The union recently set up a Women’s Campaign Unit, led by Scotland regional organiser Rhea Wolfson, to focus on external issues while looking internally too at development of female employees in the union, promotions and leadership. There is also a taskforce to work on new policies around sexual harassment and relationships at work.
“Pay justice is going to be a big theme for us at Conference,” Smith says. “All these decades after the Equal Pay Act, [introduced by former Labour employment secretary] Barbara Castle, we still have massive discrimination going on in the public and private sector,” Smith says. And his eyes are firmly set on a Labour council: Birmingham City.
The GMB believes the council’s job evaluation scheme undervalues the work of those in jobs largely done by women, like cleaners, catering staff and teaching assistants. The union had called on council leader Ian Ward to urgently intervene in pay disputes and are now balloting for strike action. Ward insists the council and the GMB must resolve the matter as soon as possible. Smith accuses him of blaming the problem on his officials. Perhaps indicative of his wider views, the GMB general secretary says: “I am sick of dealing with politicians who want power without responsibility.”
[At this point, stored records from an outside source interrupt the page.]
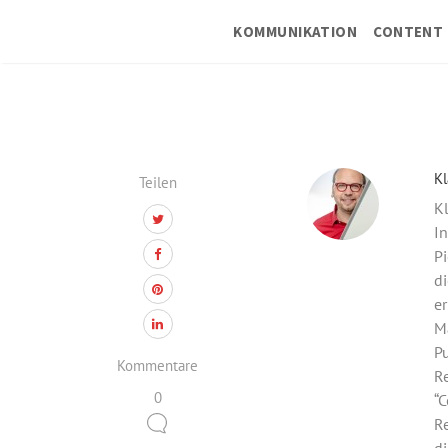
KOMMUNIKATION
CONTENT 
Kl
Teilen
Kl
In
Pi
di
er
M
Pu
Kommentare
Re
0
“C
Re
di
The general secretary was also an outspoken critic of the handling of anti-Semitism during Jeremy Corbyn’s leadership of Labour, when, he says, the party “became a refuge for middle-class racists”.
He adds: “The response to the Jewish community raising concerns about anti-Semitism, the fact that was not taken seriously and tackled, is a stain on the Labour Party.” Last month, at an emotional event, the GMB launched a Jewish Faith Workers’ Branch with around 15 rabbis, unveiling a banner with one side written in English and the other in Yiddish to celebrate workers united in struggle.
While Smith believes Starmer has been proactive on anti-Semitism, he views the leadership’s policy on a different internal conflict – whether MPs should appear on the picket lines that have sprung up as a summer of strikes turns to an autumn of discontent – as leaving a lot to be desired. The Labour leader issued a warning to his shadow cabinet during the RMT’s rail strike in July to stay away; shadow transport minister Sam Tarry was subsequently sacked after turning up to a picket line at Euston station. Smith says: “It became a self-inflicted wound for the Labour Party.”
One of Smith’s fellow trade union general secretaries, Mick Lynch of the RMT, has become highly visible during the strikes, bringing both new admirers and critics. “Mick deserves great credit,” Smith says, accusing the media and Conservatives of “looking down their noses at him… you know, ‘how can a working class man stand up and be so articulate?’”.
He worries the focus on general secretaries detracts from the job of the union and helping ordinary people be the ones to take action. “The trade union movement cannot and should not be about leaders.” But leadership is important: the GMB has more than half a million members, and representing them poses a heavy burden on any individual. “It’s a huge honour,” Smith insists. “It is a big responsibility and one that I take seriously, but it is a privilege for somebody like me who spent my whole life in the union.”
As to what comes after Conference, Smith has some historic issues to tackle. “We have a generation of politicians who have presided over an economy which is rooted in low pay and insecurity. If we think the people who are the architects of this crisis were ever going to sort it out, it was never, ever going to happen. No political saviours; no simple political fixes. The job of the trade union and the struggle we are involved in never ends.”